Faculty support is also incredibly important to Leah’s success. During her master’s degree and after putting a great deal of effort into one project, she had to switch projects and take longer to finish her degree. This was an emotional decision, and Leah feels that her supervisor was extremely supportive in the decision to have to start again.
As a woman in a mostly male dominated industry, Leah is aware of the challenges women in computer science face. She felt like an outsider among her male colleagues, and in feeling that way, it’s all too easy to fall back into the mentality that math is just an innate skill and that she didn’t have it. Leah was fortunate to have great female friends in her department, and that relationship with women in her same situation was very supportive and restored her confidence.

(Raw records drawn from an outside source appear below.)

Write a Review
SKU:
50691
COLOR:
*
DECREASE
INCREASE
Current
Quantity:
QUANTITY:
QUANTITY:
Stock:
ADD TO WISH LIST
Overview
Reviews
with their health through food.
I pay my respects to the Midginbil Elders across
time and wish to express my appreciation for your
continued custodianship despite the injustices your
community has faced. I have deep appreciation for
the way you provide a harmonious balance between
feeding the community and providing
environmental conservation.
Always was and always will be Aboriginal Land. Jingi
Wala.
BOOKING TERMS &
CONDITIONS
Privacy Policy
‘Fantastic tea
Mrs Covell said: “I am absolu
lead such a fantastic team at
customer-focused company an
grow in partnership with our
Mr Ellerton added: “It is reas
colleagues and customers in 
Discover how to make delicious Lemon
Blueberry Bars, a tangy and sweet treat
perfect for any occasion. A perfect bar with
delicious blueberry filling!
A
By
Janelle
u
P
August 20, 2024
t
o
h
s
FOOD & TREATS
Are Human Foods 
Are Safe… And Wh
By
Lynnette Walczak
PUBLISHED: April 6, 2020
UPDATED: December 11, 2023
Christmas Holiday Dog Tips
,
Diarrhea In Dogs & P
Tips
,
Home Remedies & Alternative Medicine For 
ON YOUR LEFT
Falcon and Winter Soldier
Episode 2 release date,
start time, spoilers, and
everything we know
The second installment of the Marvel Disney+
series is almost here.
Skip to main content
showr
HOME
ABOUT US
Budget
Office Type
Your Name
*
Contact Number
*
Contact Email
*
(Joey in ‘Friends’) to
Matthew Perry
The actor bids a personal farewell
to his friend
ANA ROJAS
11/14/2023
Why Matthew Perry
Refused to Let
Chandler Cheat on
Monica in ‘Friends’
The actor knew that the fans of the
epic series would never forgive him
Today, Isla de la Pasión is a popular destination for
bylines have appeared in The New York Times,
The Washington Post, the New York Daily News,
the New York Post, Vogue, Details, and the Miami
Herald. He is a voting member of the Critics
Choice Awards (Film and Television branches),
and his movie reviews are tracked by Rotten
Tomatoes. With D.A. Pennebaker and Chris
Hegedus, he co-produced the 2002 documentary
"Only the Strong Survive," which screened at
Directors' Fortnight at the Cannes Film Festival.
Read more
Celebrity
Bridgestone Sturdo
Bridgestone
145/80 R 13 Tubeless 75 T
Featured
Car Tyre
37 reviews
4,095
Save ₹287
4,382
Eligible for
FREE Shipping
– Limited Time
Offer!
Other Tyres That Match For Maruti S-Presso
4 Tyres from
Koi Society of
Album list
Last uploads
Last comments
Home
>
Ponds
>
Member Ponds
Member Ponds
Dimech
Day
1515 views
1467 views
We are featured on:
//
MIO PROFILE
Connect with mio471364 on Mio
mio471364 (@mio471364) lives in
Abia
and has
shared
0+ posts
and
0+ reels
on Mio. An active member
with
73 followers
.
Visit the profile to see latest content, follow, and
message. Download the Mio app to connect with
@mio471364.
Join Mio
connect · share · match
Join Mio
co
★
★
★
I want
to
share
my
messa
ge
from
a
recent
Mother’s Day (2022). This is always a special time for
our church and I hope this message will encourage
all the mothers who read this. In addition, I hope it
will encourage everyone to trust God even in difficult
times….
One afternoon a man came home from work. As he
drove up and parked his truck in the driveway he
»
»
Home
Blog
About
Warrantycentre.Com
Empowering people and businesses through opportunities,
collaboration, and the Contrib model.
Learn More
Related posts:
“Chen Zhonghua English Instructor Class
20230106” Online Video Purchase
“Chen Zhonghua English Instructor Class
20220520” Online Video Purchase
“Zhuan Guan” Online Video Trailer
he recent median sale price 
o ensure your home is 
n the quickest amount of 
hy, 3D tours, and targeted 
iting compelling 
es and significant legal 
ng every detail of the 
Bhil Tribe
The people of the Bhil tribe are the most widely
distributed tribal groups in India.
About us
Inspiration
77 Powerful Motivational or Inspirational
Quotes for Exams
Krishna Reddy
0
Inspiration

To get kids into science, Leah believes that exposing kids to science early on is very important, in forms such as the toys they receive, the activities they participate in and the opportunities they are presented with. Leah also believes that understanding why the interest in science drops drop off in junior high is important, as well as supporting students in high school and undergrad to continue on with their education in a STEM field. Leah believes that ensuring women are comfortable in their professions is very important to retaining them in their industry, empowering them with negotiation strategies and support groups.
In her spare time, Leah enjoys “traditionally geeky hobbies” such as video games, board games, and science fiction and fantasy novels. In addition, she loves baking, fascinated with the chemistry of it all, and enjoys knitting, sewing and music.